A young roboticist’s late-night experiment has evolved into one of the year’s most original “humanoid” (if it can be called that) concepts – a robot that looks more like a collapsing sculpture than a machine, yet somehow walks, rolls, and balances across multiple terrains.
Aditya Sripada, a graduate of Carnegie Mellon University’s Robotics Institute and a senior robotics engineer at Nimble.ai, has developed TARS3D, a small modular robot inspired by NASA’s fictional assistant from Interstellar.
The project, which he describes as “a desire to reconnect with the simple joy of building robots”, has now earned global recognition, being named a finalist for the Mike Stilman Award at the 24th IEEE RAS Humanoids Conference in Seoul – one of the most prestigious events in humanoid research.
In an email to Robotics and Automation News, Sripada wrote: “There was no lab, no funding, no affiliation, just late nights and weekends and a desire to reconnect with the simple joy of building robots.
“The first prototype barely stood, the second took a few shaky steps, and seven iterations later came TARS3D, a small robot that could both walk and roll, drawing inspiration from rimless wheel dynamics.”

In shape, TARS3D resembles a cluster of rectangular limbs – long oblong cuboids connected in a way that seems too unstable to move, yet it does.
The design echoes the original TARS from Interstellar, the blocky, adaptive robot that accompanied astronauts across alien worlds.
But while that version was cinematic fiction, Sripada’s robot is grounded in real research on adaptable locomotion – and could have practical applications for NASA and planetary robotics.
“To the best of my knowledge, this is the only recreation of TARS that can both walk and roll,” he said.

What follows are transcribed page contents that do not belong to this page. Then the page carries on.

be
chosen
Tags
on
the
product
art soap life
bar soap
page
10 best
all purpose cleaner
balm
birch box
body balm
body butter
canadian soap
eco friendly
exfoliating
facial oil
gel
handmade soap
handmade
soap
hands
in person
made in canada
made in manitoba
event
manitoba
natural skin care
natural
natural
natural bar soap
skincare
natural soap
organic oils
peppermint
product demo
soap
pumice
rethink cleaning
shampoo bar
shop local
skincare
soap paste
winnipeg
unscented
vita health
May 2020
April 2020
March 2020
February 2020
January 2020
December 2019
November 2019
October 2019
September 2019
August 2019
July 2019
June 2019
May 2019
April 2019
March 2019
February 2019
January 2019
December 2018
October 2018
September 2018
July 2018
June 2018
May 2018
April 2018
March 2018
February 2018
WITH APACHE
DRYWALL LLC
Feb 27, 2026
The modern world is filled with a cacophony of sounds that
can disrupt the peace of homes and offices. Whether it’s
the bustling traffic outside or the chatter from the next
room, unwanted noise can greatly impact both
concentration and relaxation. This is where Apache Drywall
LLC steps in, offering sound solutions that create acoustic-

Together with longtime collaborator Abhishek Warrier, Sripada explored reinforcement learning-based control for the robot’s gait, combining “first-principles physics with modern learning techniques” – a hybrid approach that, he says, “opens new directions for adaptable and efficient locomotion in humanoid systems; a step toward robots that can operate seamlessly across terrains and tasks”.

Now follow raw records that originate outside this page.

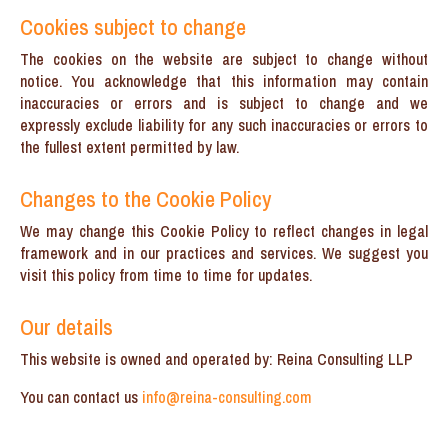
Cookies subject to change
The cookies on the website are subject to change without
notice. You acknowledge that this information may contain
inaccuracies or errors and is subject to change and we
expressly exclude liability for any such inaccuracies or errors to
the fullest extent permitted by law.
Changes to the Cookie Policy
We may change this Cookie Policy to reflect changes in legal
framework and in our practices and services. We suggest you
visit this policy from time to time for updates.
Our details
This website is owned and operated by: Reina Consulting LLP
You can contact us
info@reina-consulting.com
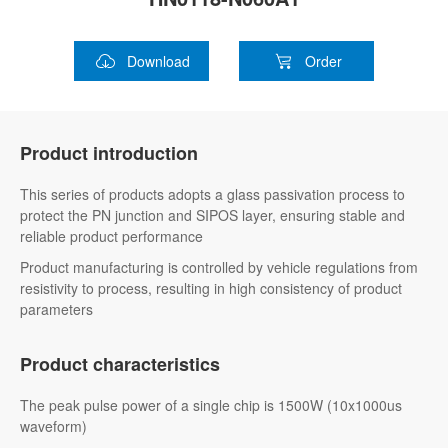
Download
Order
Product introduction
This series of products adopts a glass passivation process to
protect the PN junction and SIPOS layer, ensuring stable and
reliable product performance
Product manufacturing is controlled by vehicle regulations from
resistivity to process, resulting in high consistency of product
parameters
Product characteristics
The peak pulse power of a single chip is 1500W (10x1000us
waveform)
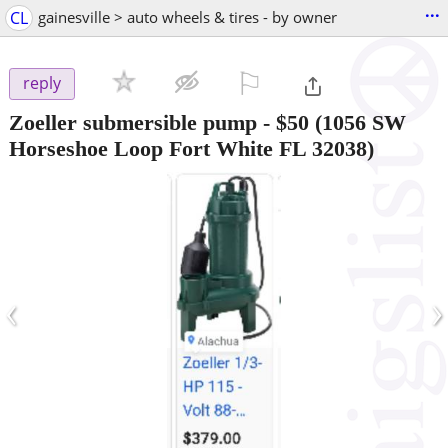
...
CL
gainesville > auto wheels & tires - by owner
⚐

reply
Zoeller submersible pump
-
$50
(1056 SW
Horseshoe Loop Fort White FL 32038)
‹
›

The research paper, titled Walking, Rolling, and Beyond: First Principles and RL Locomotion on a TARS-Inspired Robot, was presented at Humanoids 2025.
Sripada says the project “reminded me why I fell in love with robotics in the first place – the wonder, the patience, the heartbreak when things fail, the quiet euphoria when they finally work, and the feeling that somewhere in the process, you discover a small new truth about motion, persistence, and yourself”.
NASA has long sought robots capable of both walking and rolling – an ideal hybrid for lunar or Martian missions, where terrain can range from rock to dust to crater.
TARS3D’s minimalist frame and dual-mode locomotion could make it especially useful for autonomous exploration, transport, or field assistance in extreme environments.
“Sometimes, the most meaningful work begins with nothing more than curiosity and the willingness to see where it leads,” Sripada reflected – a fitting philosophy for a robot born from imagination and late-night experimentation, now catching the attention of the global robotics community.